= Beginning of Section =

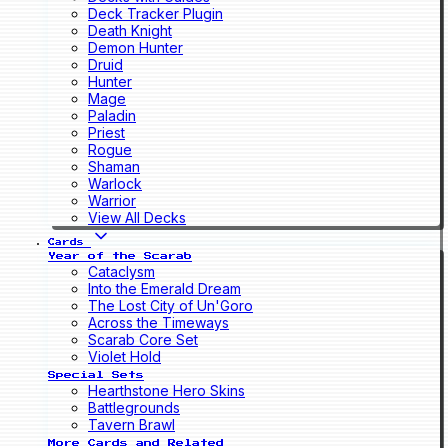
Deck Tracker Plugin
Death Knight
Demon Hunter
Druid
Hunter
Mage
Paladin
Priest
Rogue
Shaman
Warlock
Warrior
View All Decks
Cards
Year of the Scarab
Cataclysm
Into the Emerald Dream
The Lost City of Un'Goro
Across the Timeways
Scarab Core Set
Violet Hold
Special Sets
Hearthstone Hero Skins
Battlegrounds
Tavern Brawl
More Cards and Related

= End of Section =

Exercise brief:
Retype, exactly as shown, the lines from the one with "Battlegrounds" through the end of the records.

Your response:
Battlegrounds
Tavern Brawl
More Cards and Related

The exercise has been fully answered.